Any obvious pitfalls in this Student's t-distribution CDF computation?


I have been looking for an efficient function that computes the CDF (cumulative distribution function) for the Student's t-distribution.

Here's what I have settled with after looking at another stackoverflow question, JStat library, the_subtprob function on Line 317 here.

Looking at the notes in the last reference led me to an out of print book, which does not help

If you are interested in more precise algorithms you could look at: StatLib: http://lib.stat.cmu.edu/apstat/ ;
Applied Statistics Algorithms by Griffiths, P. and Hill, I.D.
Ellis Horwood: Chichester (1985)

The cmu site had a FORTRAN function that I translated as I show below.

Looking at the other sources, I find higher order functions like the incomplete beta, log gamma, and the implementation seems more complex, and in one case iterative.

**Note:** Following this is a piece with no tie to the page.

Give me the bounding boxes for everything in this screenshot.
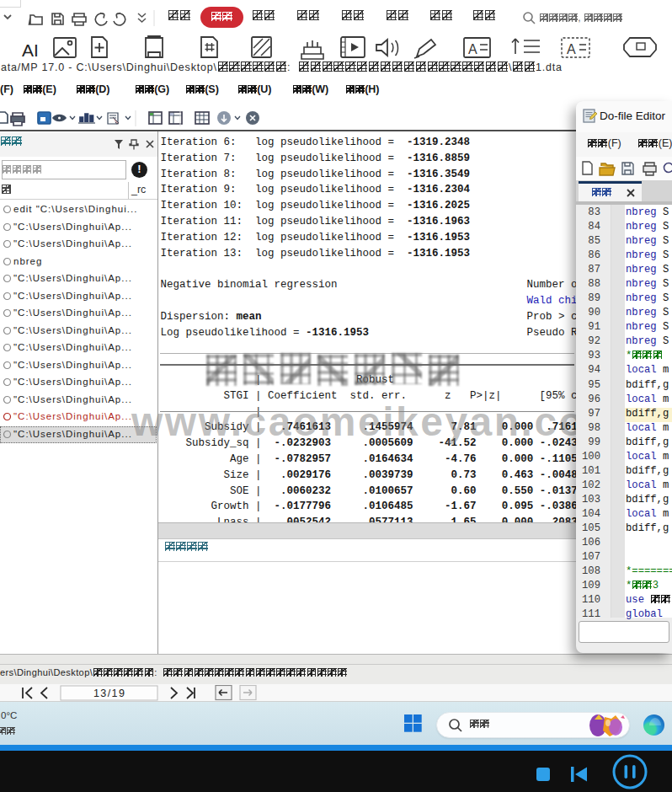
svg-text:A: A: [468, 42, 477, 56]
svg-text:A: A: [567, 42, 576, 56]
svg-text:AI: AI: [22, 40, 39, 60]
svg-text:13/19: 13/19: [93, 688, 125, 699]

I'm wondering if there are any known pitfalls of this implementation. It appears to produce the same results as the others. Any thoughts on how one would go about evaluating this would be helpful as well.

function tcdf (t, v) {
    //
    // ALGORITHM AS 3  APPL. STATIST. (1968) VOL.17, P.189
    // STUDENT T PROBABILITY (LOWER TAIL)
    //               
    var b = v / (v + t * t),
        c = 1,
        s = 1,
        ioe = v % 2,
        k = 2 + ioe;

    if (v < 1) {
        return 0;
    }
    if (v >= 4) {
        while (k <= v - 2) {
            c *= b - b / k;
            s += c;
            k += 2;
        }
    }
    c = t / Math.sqrt(v);

    if (1 !== ioe) {
        return 0.5 + 0.5 * Math.sqrt(b) * c * s;
    }
    return 0.5 + ((1 === v ? 0 : b * c * s) + Math.atan(c)) / Math.PI;
}

Solution

  • Two possible issue with this algorithm.

    1. Handling large values of v. When v becomes large, we should recover the standard normal distribution. However, you have a while loop over v. So v=1000000 say, becomes slow

    2. Tail accuracy. How does the algorithm cope in the extreme tails? typically, we need to work with log to avoid rounding errors.